Two weeks ago, my brain lurched in an unexpected direction. It felt a little like the ground opened up before me. It’s a scary thing to happen, because I found out that there are things beyond my control.
Meditating afterward, I instinctively felt that there were two directions I could take: to retreat to the safety of familiar places or to open my mind as much as I could. A couple of days later, I found myself on the tundra, where there is nothing but openness and space, and no place to hide
The Ute Trail is an old Indian trail that parallels Trail Ridge Road in Rocky Mountain National Park, starting at an elevation of more than 11,000 feet. For the first time in a month, the skies weren’t white and pale from the fires.
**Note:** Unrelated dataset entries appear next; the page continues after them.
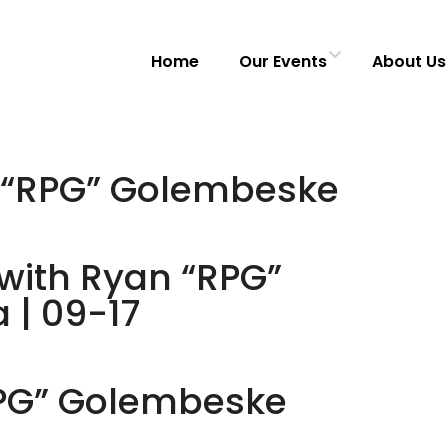
Home
Our Events
About Us
n “RPG” Golembeske
with Ryan “RPG”
 | 09-17
RPG” Golembeske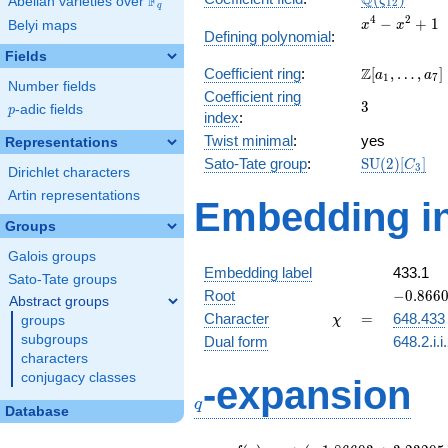
Q
F
ζ
Abelian varieties over
\F_{q}
1
2
q
x^{4}
4
2
−
+
1
Belyi maps
x
x
Defining polynomial
:
-
Fields
x^{2}
\Z[a_1,
Z
Coefficient ring
:
[
,
…
,
]
+ 1
a
a
1
7
Number fields
\ldots,
Coefficient ring
3
3
a_{7}]
p
-adic fields
p
index
:
Twist minimal
:
yes
Representations
\mathrm{S
Sato-Tate group
:
S
U
(
2
)
[
]
C
3
Dirichlet characters
(2)[C_{3}]
Artin representations
Embedding in
Groups
Galois groups
Embedding label
433.1
Sato-Tate groups
-0.8660
Root
−
0
.
8
6
6
Abstract groups
+
\chi
=
Character
=
648.433
groups
χ
0.50000
subgroups
Dual form
648.2.i.i
characters
q
conjugacy classes
-expansion
q
Database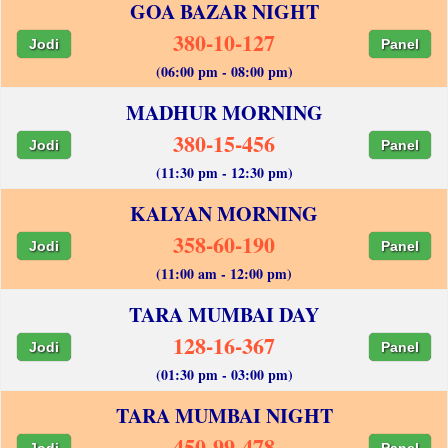
GOA BAZAR NIGHT
380-10-127
Jodi
Panel
(06:00 pm - 08:00 pm)
MADHUR MORNING
380-15-456
Jodi
Panel
(11:30 pm - 12:30 pm)
KALYAN MORNING
358-60-190
Jodi
Panel
(11:00 am - 12:00 pm)
TARA MUMBAI DAY
128-16-367
Jodi
Panel
(01:30 pm - 03:00 pm)
TARA MUMBAI NIGHT
450-99-478
Jodi
Panel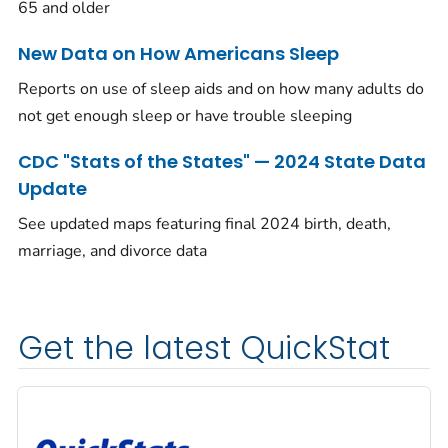
65 and older
New Data on How Americans Sleep
Reports on use of sleep aids and on how many adults do
not get enough sleep or have trouble sleeping
CDC "Stats of the States" — 2024 State Data
Update
See updated maps featuring final 2024 birth, death,
marriage, and divorce data
Get the latest QuickStat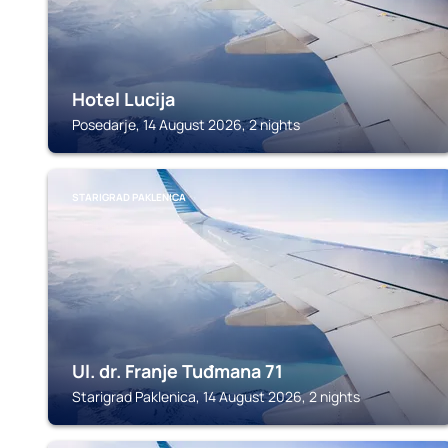
Hotel Lucija
Posedarje, 14 August 2026, 2 nights
STARIGRAD PAKLENICA
Ul. dr. Franje Tuđmana 71
Starigrad Paklenica, 14 August 2026, 2 nights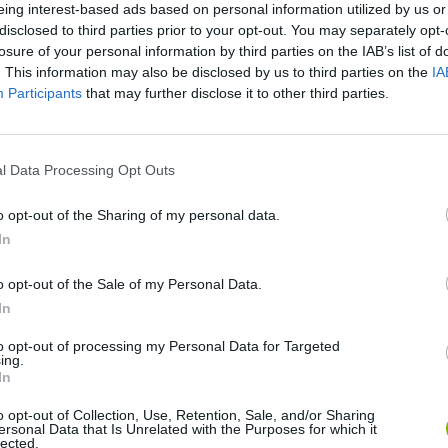
eing interest-based ads based on personal information utilized by us or
disclosed to third parties prior to your opt-out. You may separately opt-
losure of your personal information by third parties on the IAB’s list of
. This information may also be disclosed by us to third parties on the
IA
Participants
that may further disclose it to other third parties.
There are no gameplays yet
l Data Processing Opt Outs
o opt-out of the Sharing of my personal data.
In
o opt-out of the Sale of my Personal Data.
In
to opt-out of processing my Personal Data for Targeted
ing.
In
Bonko
Five Nights at Epstein's
Gorilla Tag
o opt-out of Collection, Use, Retention, Sale, and/or Sharing
ersonal Data that Is Unrelated with the Purposes for which it
lected.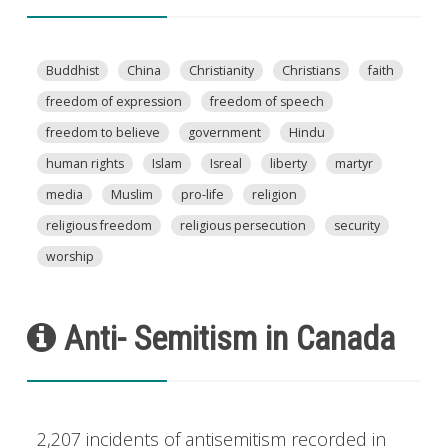
Buddhist
China
Christianity
Christians
faith
freedom of expression
freedom of speech
freedom to believe
government
Hindu
human rights
Islam
Isreal
liberty
martyr
media
Muslim
pro-life
religion
religious freedom
religious persecution
security
worship
Anti- Semitism in Canada
2,207 incidents of antisemitism recorded in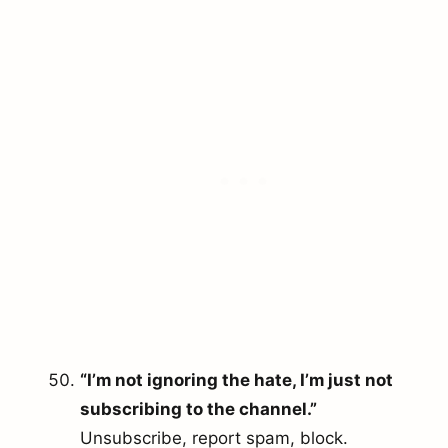
“I’m not ignoring the hate, I’m just not
subscribing to the channel.”
Unsubscribe, report spam, block.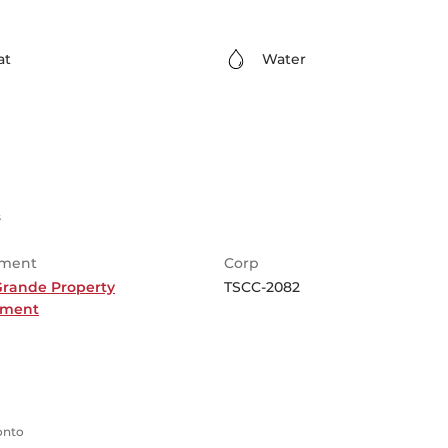
at
Water
s
ment
Corp
Grande Property
TSCC-2082
ment
ronto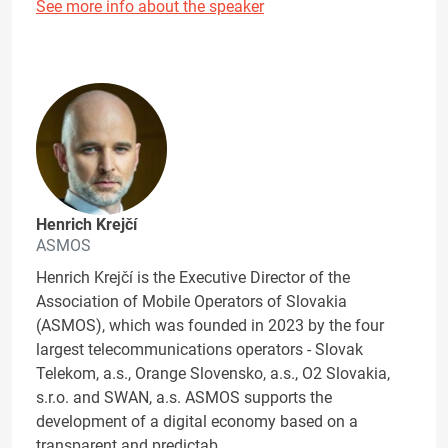
See more info about the speaker
Henrich Krejčí
ASMOS
Henrich Krejčí is the Executive Director of the
Association of Mobile Operators of Slovakia
(ASMOS), which was founded in 2023 by the four
largest telecommunications operators - Slovak
Telekom, a.s., Orange Slovensko, a.s., O2 Slovakia,
s.r.o. and SWAN, a.s. ASMOS supports the
development of a digital economy based on a
transparent and predictab…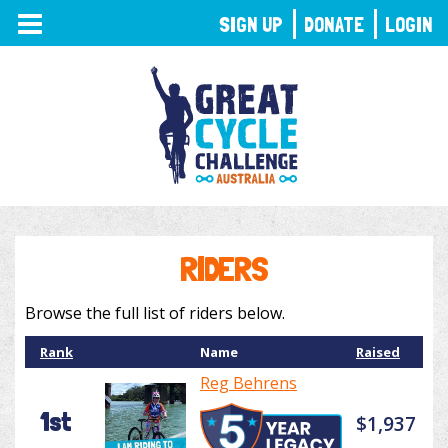
TOGGLE
SIGN UP
DONATE
LOGIN
NAVIGATION
RIDERS
Browse the full list of riders below.
Rank
Name
Raised
Reg Behrens
1st
$1,937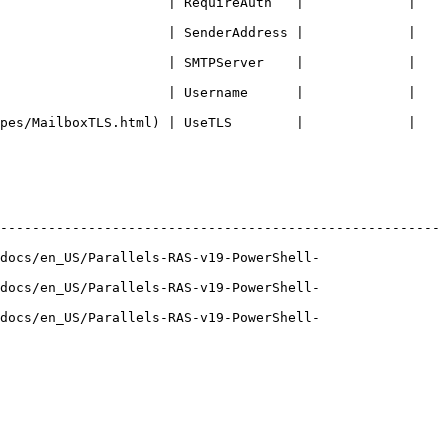
                   | RequireAuth   |             |   
                   | SenderAddress |             |   
                   | SMTPServer    |             |   
                   | Username      |             |   
s/MailboxTLS.html) | UseTLS        |             |   
-------------------------------------------------------
docs/en_US/Parallels-RAS-v19-PowerShell-
docs/en_US/Parallels-RAS-v19-PowerShell-
docs/en_US/Parallels-RAS-v19-PowerShell-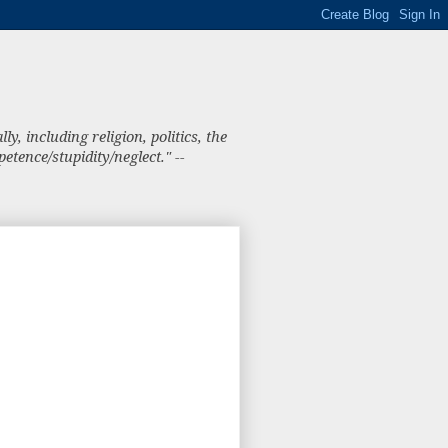
, including religion, politics, the
tence/stupidity/neglect." --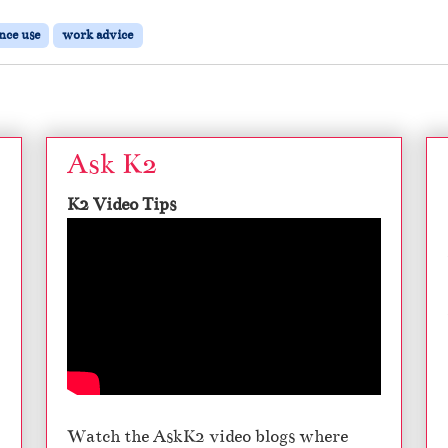
nce use
work advice
Ask K2
K2 Video Tips
Watch the AskK2 video blogs where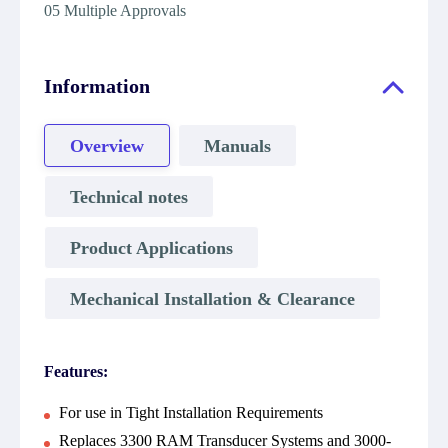
05 Multiple Approvals
Information
Overview
Manuals
Technical notes
Product Applications
Mechanical Installation & Clearance
Features:
For use in Tight Installation Requirements
Replaces 3300 RAM Transducer Systems and 3000-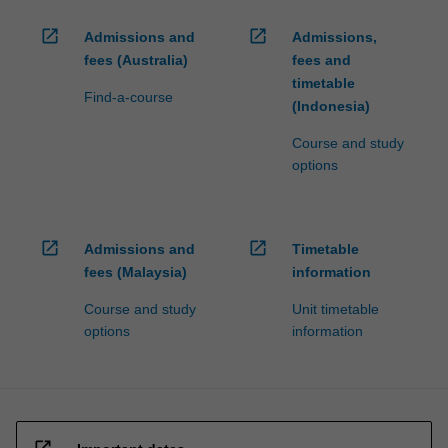
open_in_new
open_in_new
Admissions and
Admissions,
fees (Australia)
fees and
timetable
Find-a-course
(Indonesia)
Course and study
options
open_in_new
open_in_new
Admissions and
Timetable
fees (Malaysia)
information
Course and study
Unit timetable
options
information
open_in_new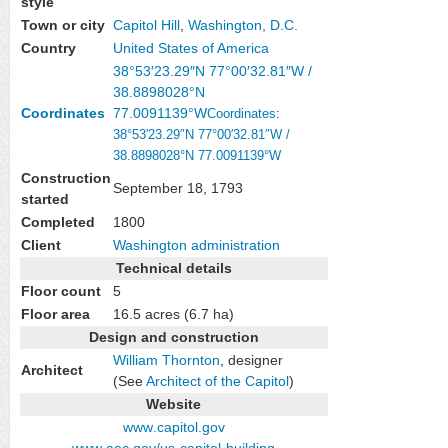
style
Town or city
Capitol Hill
,
Washington, D.C.
Country
United States of America
38°53′23.29″N
77°00′32.81″W
/
38.8898028°N
Coordinates
77.0091139°W
Coordinates
:
38°53′23.29″N
77°00′32.81″W
/
38.8898028°N 77.0091139°W
Construction
September 18, 1793
started
Completed
1800
Client
Washington administration
Technical details
Floor count
5
Floor area
16.5 acres (6.7 ha)
Design and construction
William Thornton
, designer
Architect
(See
Architect of the Capitol
)
Website
www
.capitol
.gov
www
.aoc
.gov
/us-capitol-building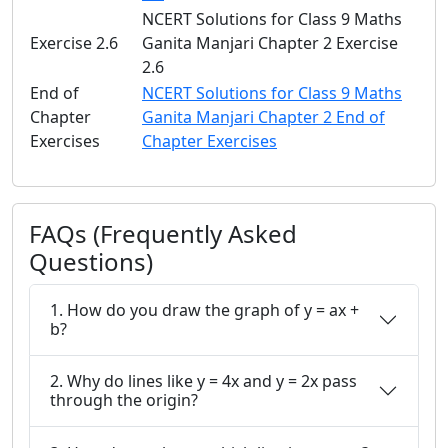
NCERT Solutions for Class 9 Maths
Exercise 2.6
Ganita Manjari Chapter 2 Exercise
2.6
End of
NCERT Solutions for Class 9 Maths
Chapter
Ganita Manjari Chapter 2 End of
Exercises
Chapter Exercises
FAQs (Frequently Asked
Questions)
1. How do you draw the graph of y = ax +
b?
2. Why do lines like y = 4x and y = 2x pass
through the origin?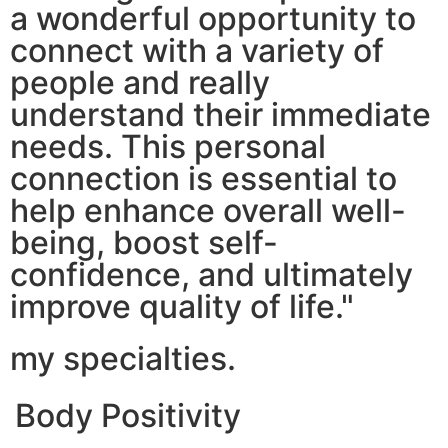
a wonderful opportunity to
connect with a variety of
people and really
understand their immediate
needs. This personal
connection is essential to
help enhance overall well-
being, boost self-
confidence, and ultimately
improve quality of life."
my specialties.
Body Positivity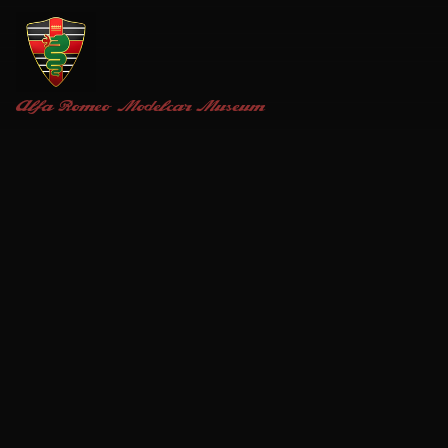
Alfa Romeo
Modelcar Museum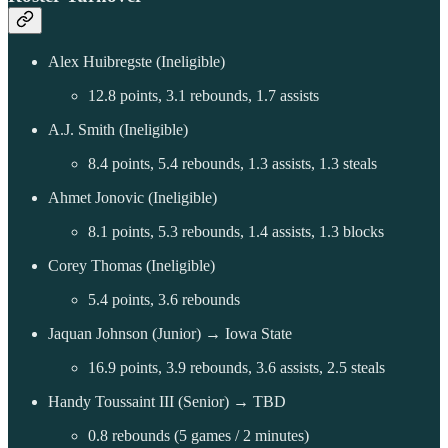
Alex Huibregste (Ineligible)
12.8 points, 3.1 rebounds, 1.7 assists
A.J. Smith (Ineligible)
8.4 points, 5.4 rebounds, 1.3 assists, 1.3 steals
Ahmet Jonovic (Ineligible)
8.1 points, 5.3 rebounds, 1.4 assists, 1.3 blocks
Corey Thomas (Ineligible)
5.4 points, 3.6 rebounds
Jaquan Johnson (Junior) → Iowa State
16.9 points, 3.9 rebounds, 3.6 assists, 2.5 steals
Handy Toussaint III (Senior) → TBD
0.8 rebounds (5 games / 2 minutes)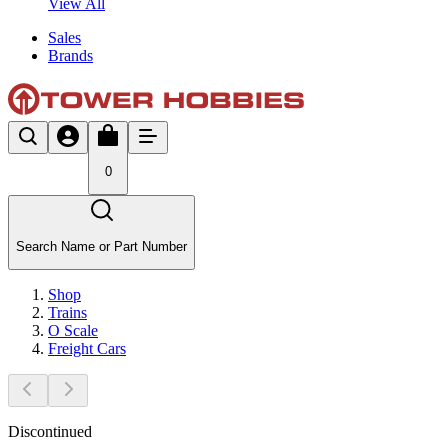
View All
Sales
Brands
0
Search Name or Part Number
Shop
Trains
O Scale
Freight Cars
Discontinued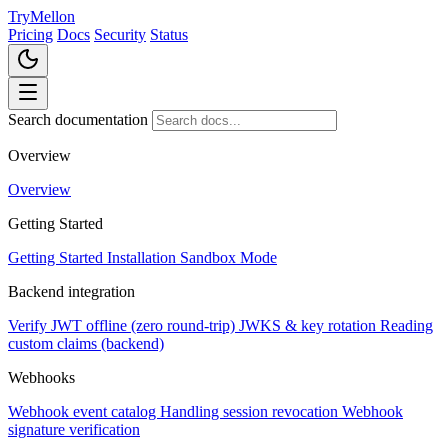
TryMellon
Pricing
Docs
Security
Status
Search documentation
Overview
Overview
Getting Started
Getting Started
Installation
Sandbox Mode
Backend integration
Verify JWT offline (zero round-trip)
JWKS & key rotation
Reading
custom claims (backend)
Webhooks
Webhook event catalog
Handling session revocation
Webhook
signature verification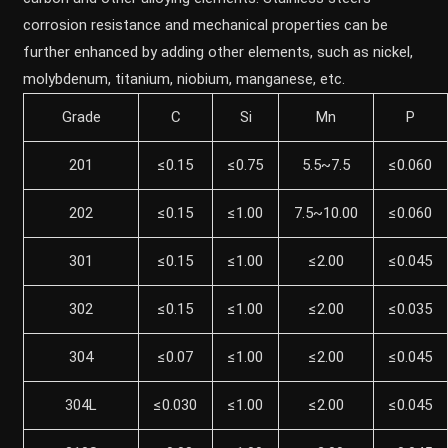
corrosion resistance and mechanical properties can be
further enhanced by adding other elements, such as nickel,
molybdenum, titanium, niobium, manganese, etc.
Grade
C
Si
Mn
P
201
≤0.15
≤0.75
5.5~7.5
≤0.060
202
≤0.15
≤1.00
7.5~10.00
≤0.060
301
≤0.15
≤1.00
≤2.00
≤0.045
302
≤0.15
≤1.00
≤2.00
≤0.035
304
≤0.07
≤1.00
≤2.00
≤0.045
304L
≤0.030
≤1.00
≤2.00
≤0.045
It was like seeing an old friend again: the blue Colorado sky, so deep the color was a substance in itself, one that enfolded this high alpine bowl.
This is a land of rocks, barely covered by a thin carpet of alpine grass and a few flowers. The granite emerges everywhere, piled up high in a huge formation called Tombstones, or scattered across the tundra in strange shapes and colors—pink, grey, white—gleaming on the tundra grass, framing the mountains all around.
To the east is the line of mountains that form Glacier Gorge, ending with Longs Peak, with its characteristic gray metal rock cap, bereft of snow (left). To the west is another line of mountains, the Never Summer Range.
Below is the dark, forested canyon that is empty of trails and therefore humans—to me a mysterious place that offers solace, the possibility of other worlds beyond human entanglements and beyond my entangled mind.
And in between is emptiness and space, unbounded, and so I start to breathe again.